CloudDock Header

PyTorch Training Skeleton (Image Classification)

Minimal, reproducible training loop: ImageFolder → Dataloader → model → checkpoints → curves → confusion matrix.

PyTorch classification skeleton overview

Overview

This page gives you a drop-in PyTorch skeleton for image classification in Jupyter. It expects an ImageFolder-style dataset under /workspace/data/images/clean/<class>/<file>.jpg. You get a minimal CNN (works offline), training/validation split, checkpoints, curves, and a confusion matrix.

Tip: No dataset yet? Run the Bootstrap toy dataset cell below to generate a two-class set (circles vs squares) under /workspace/data/images/clean/.

Project layout

/workspace/
  data/
    images/
      clean/
        class_a/*.jpg
        class_b/*.jpg
  outputs/
    plots/
      train_curves.png
      confusion_matrix.png
  runs/
    cls_exp1/
      best.pt
      last.pt
      meta.json
  notebooks/

Environment

# Install once per kernel
%pip install torch torchvision scikit-learn matplotlib tqdm --quiet

Optional: bootstrap a toy dataset

If you don’t have a dataset yet, generate a tiny 2-class set (offline) to test the pipeline.

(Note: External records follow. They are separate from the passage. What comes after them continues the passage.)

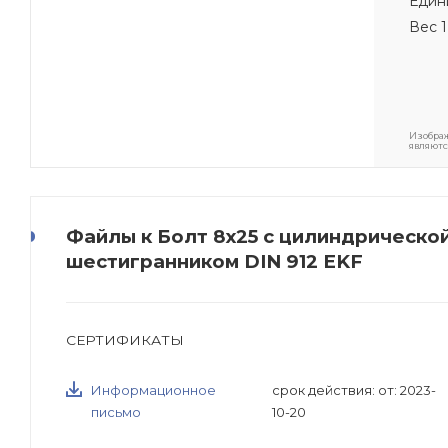
Един
Вес 1
Изображ
являютс
Файлы к Болт 8х25 с цилиндрическо
шестигранником DIN 912 EKF
СЕРТИФИКАТЫ
Информационное
срок действия: от: 2023-
письмо
10-20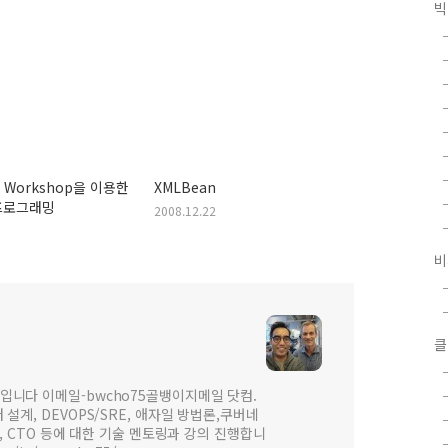
빅
c Workshop을 이용한
XMLBean
프로그래밍
2008.12.22
비
클
입니다 이메일-bwcho75골뱅이지메일 닷컴.
설계, DEVOPS/SRE, 애자일 방법론,쿠버네
 , CTO 등에 대한 기술 멘토링과 강의 진행합니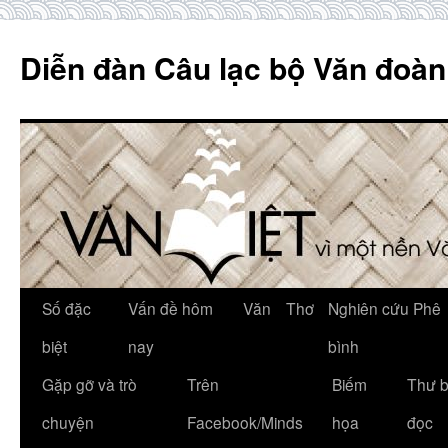
Skip
to
Diễn đàn Câu lạc bộ Văn đoàn
content
Số đặc
Vấn đề hôm
Văn
Thơ
Nghiên cứu Phê
biệt
nay
bình
Gặp gỡ và trò
Trên
Biếm
Thư 
chuyện
Facebook/Minds
họa
đọc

%pip install pillow --quiet
from PIL import Image, ImageDraw
from pathlib import Path


root = Path("/workspace/data/images/clean")
for c in ["circle","square"]:
    (root/c).mkdir(parents=True, exist_ok=True)


def circle(p, s=256, color=(60,120,220)):
    im = Image.new("RGB",(s,s),(245,245,245))
    d  = ImageDraw.Draw(im); r=s//3; c=s//2
    d.ellipse((c-r,c-r,c+r,c+r), fill=color); im.save(p, quality=92)

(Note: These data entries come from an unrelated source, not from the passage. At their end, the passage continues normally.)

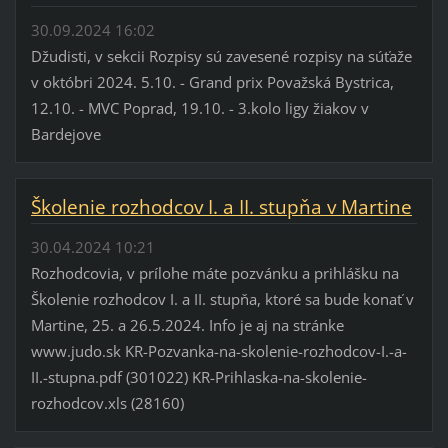
30.09.2024 16:02
Džudisti, v sekcii Rozpisy sú zavesené rozpisy na súťaže
v októbri 2024. 5.10. - Grand prix Považská Bystrica,
12.10. - MVC Poprad, 19.10. - 3.kolo ligy žiakov v
Bardejove
Školenie rozhodcov I. a II. stupňa v Martine
30.04.2024 10:21
Rozhodcovia, v prílohe máte pozvánku a prihlášku na
Školenie rozhodcov I. a II. stupňa, ktoré sa bude konať v
Martine, 25. a 26.5.2024. Info je aj na stránke
www.judo.sk KR-Pozvanka-na-skolenie-rozhodcov-I.-a-
II.-stupna.pdf (301022) KR-Prihlaska-na-skolenie-
rozhodcov.xls (28160)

def square(p, s=256, color=(220,120,60)):
    im = Image.new("RGB",(s,s),(245,245,245))
    d  = ImageDraw.Draw(im); q=s//3*2; x0=(s-q)//2
    d.rectangle((x0,x0,x0+q,x0+q), fill=color); im.save(p, quality=92)


for i in range(120):
    circle(root/"circle"/f"c_{i:03d}.jpg")
    square(root/"square"/f"s_{i:03d}.jpg")

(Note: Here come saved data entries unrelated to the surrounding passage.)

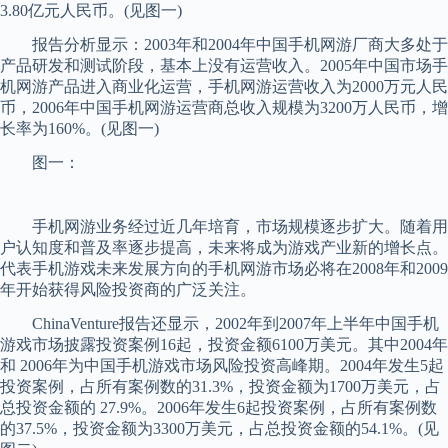
3.80亿元人民币。(见图一)
报告分析显示：2003年和2004年中国手机网游厂商大多处于
产品研发和测试阶段，基本上没有运营收入。2005年中国市场手
机网游产品进入商业化运营，手机网游运营收入为2000万元人民
币，2006年中国手机网游运营商总收入规模为3200万人民币，增
长率为160%。(见图一)
图一：
手机网游业务经过近几年培育，市场规模逐步扩大。随着用
户认知度和普及率逐步提高，未来将成为游戏产业新的增长点。
代表手机游戏未来发展方向的手机网游市场必将在2008年和2009
年开始获得风险投资商的广泛关注。
ChinaVenture报告还显示，2002年到2007年上半年中国手机
游戏市场披露投资案例16起，投资金额6100万美元。其中2004年
和 2006年为中国手机游戏市场风险投资高峰期。2004年发生5起
投资案例，占所有案例数的31.3%，投资金额为1700万美元，占
总投资金额的 27.9%。2006年发生6起投资案例，占所有案例数
的37.5%，投资金额为3300万美元，占总投资金额的54.1%。(见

print("Toy dataset ready under", root)

Dataset & DataLoader

import torch, json, time, math, random
from pathlib import Path
from torchvision import datasets, transforms
from torch.utils.data import DataLoader, random_split


# ----- Reproducibility -----
SEED = 42
torch.manual_seed(SEED); random.seed(SEED)


ROOT = Path("/workspace")
DATA = ROOT/"data/images/clean"
RUNS = ROOT/"runs/cls_exp1"; RUNS.mkdir(parents=True, exist_ok=True)
PLOTS = ROOT/"outputs/plots"; PLOTS.mkdir(parents=True, exist_ok=True)


# ----- Transforms -----
train_tf = transforms.Compose([
    transforms.Resize(256),
    transforms.CenterCrop(224),
    transforms.ToTensor(),
])
val_tf = transforms.Compose([
    transforms.Resize(256),
    transforms.CenterCrop(224),
    transforms.ToTensor(),
])


full = datasets.ImageFolder(DATA, transform=train_tf)
class_names = full.classes
num_classes = len(class_names)
print("Classes:", class_names, "Total images:", len(full))


# Split train/val (80/20)
val_ratio = 0.2
val_len = math.ceil(len(full) * val_ratio)
train_len = len(full) - val_len
train_set, val_set = random_split(full, [train_len, val_len],
                                  generator=torch.Generator().manual_seed(SEED))
# Apply val transforms
val_set.dataset.transform = val_tf


BATCH = 32
train_loader = DataLoader(train_set, batch_size=BATCH, shuffle=True, num_workers=2, pin_memory=True)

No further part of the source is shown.